In late 2007, while facing foreclosure, the Proffitts pleaded for another loan modification. They submitted further financial information to ASC. While that modification request was under consideration, the Proffitts arranged for two mortgage payments to be automatically deducted from their checking account in February 2008 to avoid more arrearages. ASC refused to receive the payments. It told the Proffitts to send more financial information, "sit tight," and not send any more payments. (Id. ¶ 24).

The Proffitts contacted ASC again about the loan modification after an unspecified period of time passed. ASC said it had not received their paperwork. The Proffitts sent it again by certified mail. When the Proffitts called back some time later, ASC again denied receiving the materials. The Proffitts, however, mentioned their return receipt signed by an ASC agent. There is no discussion in the complaint about ASC's response to that receipt confirmation.

An unspecified period of weeks passed with the Proffitts contacting ASC at various times. They were told the same instructions as recounted above, presumably to wait and see and not send further payments. In April 2008, they received from ASC a notice of foreclosure. A proposed loan modification followed in July 2008. It increased both their indebtedness and payments. The interest rate was 10.375%. The Proffitts, fearing foreclosure, agreed.

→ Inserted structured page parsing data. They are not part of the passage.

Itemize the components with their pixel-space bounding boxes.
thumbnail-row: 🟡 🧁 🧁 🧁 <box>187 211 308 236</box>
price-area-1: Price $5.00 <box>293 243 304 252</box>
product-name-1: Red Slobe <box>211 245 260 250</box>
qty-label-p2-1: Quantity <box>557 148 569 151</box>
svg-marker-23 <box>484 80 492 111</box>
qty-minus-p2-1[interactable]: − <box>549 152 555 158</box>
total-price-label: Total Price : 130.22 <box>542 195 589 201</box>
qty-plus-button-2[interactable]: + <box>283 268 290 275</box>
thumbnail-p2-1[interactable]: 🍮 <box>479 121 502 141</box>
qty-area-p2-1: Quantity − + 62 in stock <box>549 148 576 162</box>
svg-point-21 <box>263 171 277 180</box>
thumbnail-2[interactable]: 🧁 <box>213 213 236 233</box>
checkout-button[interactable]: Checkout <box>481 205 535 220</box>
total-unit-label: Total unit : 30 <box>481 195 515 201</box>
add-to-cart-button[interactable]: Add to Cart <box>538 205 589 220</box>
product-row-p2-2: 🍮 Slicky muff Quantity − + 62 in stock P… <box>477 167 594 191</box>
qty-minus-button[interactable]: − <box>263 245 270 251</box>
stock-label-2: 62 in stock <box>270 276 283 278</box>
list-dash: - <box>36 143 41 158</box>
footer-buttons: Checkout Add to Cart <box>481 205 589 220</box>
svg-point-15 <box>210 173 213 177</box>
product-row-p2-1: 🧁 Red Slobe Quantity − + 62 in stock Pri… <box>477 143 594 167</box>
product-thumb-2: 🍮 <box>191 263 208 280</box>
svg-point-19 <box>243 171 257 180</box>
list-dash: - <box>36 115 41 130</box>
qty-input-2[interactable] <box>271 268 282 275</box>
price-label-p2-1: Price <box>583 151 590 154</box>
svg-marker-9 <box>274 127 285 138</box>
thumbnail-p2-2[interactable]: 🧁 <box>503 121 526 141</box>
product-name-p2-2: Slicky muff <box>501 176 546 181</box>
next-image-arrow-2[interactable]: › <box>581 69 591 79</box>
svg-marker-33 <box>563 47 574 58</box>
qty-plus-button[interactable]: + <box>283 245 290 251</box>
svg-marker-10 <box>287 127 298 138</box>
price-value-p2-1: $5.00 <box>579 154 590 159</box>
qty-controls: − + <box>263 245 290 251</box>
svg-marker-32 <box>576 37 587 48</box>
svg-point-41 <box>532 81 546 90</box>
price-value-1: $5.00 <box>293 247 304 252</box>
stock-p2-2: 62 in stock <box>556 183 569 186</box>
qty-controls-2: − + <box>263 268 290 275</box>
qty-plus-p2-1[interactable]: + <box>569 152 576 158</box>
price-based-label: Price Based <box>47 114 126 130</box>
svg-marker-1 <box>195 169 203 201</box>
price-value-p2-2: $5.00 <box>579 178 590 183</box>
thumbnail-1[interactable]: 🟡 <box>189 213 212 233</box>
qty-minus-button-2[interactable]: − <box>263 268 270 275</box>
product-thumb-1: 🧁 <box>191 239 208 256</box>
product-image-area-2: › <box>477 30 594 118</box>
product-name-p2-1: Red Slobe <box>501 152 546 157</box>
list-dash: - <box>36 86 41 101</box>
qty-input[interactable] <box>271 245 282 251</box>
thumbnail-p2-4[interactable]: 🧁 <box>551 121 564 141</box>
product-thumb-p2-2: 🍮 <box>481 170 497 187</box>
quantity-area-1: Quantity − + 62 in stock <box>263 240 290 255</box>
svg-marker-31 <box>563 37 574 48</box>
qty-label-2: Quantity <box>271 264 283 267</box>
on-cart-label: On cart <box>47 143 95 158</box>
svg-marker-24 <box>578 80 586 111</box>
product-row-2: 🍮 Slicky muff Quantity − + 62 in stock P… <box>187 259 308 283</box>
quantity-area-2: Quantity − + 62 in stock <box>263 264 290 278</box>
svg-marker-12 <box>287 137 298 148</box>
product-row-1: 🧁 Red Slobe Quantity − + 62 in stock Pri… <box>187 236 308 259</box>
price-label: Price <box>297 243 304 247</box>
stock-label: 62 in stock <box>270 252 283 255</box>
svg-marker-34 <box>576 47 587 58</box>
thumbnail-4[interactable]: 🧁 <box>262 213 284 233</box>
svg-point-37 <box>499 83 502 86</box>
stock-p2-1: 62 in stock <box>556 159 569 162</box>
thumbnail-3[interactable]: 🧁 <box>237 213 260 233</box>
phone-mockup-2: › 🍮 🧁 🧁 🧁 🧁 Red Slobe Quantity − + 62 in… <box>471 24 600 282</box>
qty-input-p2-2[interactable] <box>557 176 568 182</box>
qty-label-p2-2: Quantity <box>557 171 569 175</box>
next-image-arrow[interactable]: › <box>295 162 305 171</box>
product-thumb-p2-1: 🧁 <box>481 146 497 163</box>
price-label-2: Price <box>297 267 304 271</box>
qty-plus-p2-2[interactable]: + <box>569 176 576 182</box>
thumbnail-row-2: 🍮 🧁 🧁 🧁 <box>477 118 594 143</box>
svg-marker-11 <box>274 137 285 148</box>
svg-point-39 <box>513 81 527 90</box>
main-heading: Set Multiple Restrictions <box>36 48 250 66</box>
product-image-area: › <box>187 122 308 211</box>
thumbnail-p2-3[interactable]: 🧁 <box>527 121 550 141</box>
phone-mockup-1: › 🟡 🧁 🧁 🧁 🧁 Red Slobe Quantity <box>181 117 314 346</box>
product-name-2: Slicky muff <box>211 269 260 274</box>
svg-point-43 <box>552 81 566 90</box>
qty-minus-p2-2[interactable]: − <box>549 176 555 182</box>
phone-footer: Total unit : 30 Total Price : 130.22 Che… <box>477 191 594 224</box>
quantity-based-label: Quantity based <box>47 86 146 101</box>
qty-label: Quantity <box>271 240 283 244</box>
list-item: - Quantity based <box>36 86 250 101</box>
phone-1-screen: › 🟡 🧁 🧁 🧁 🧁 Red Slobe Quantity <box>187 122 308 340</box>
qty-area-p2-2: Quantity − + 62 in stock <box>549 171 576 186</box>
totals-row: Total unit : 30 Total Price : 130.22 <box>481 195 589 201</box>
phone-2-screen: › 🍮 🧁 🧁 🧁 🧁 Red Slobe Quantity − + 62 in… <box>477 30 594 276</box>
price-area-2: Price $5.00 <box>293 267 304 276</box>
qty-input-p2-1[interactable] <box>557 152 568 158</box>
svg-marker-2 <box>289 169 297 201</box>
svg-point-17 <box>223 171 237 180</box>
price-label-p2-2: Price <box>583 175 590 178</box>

On September 30, 2009, the Proffitts instituted this action against ASC, U.S. Bank, and Greenlight. They alleged claims for (1) unconscionable inducement (Count One), (2) fraud and conspiracy (Count Two), (3) breach of contract (Count Three), (4) estoppel (Count Four), and (5) illegal debt collection (Count Five). On October 28, 2009, ASC and U.S. Bank removed and answered. On November 4, 2009, Greenlight answered. None of the three defendants moved pursuant to Federal Rule of Civil Procedure 12(b)(6).

On November 18, 2010, the court allowed the filing of the amended complaint. The new pleading added WMC as a party defendant and appended an additional claim for "JOINT VENTURE AND AGENCY." (Am. Compl. at 12). On November 23, 2010, ASC and U.S. Bank answered. On December 7, 2010, Greenlight did likewise. Again, none of these three defendants moved pursuant to Rule 12(b)(6).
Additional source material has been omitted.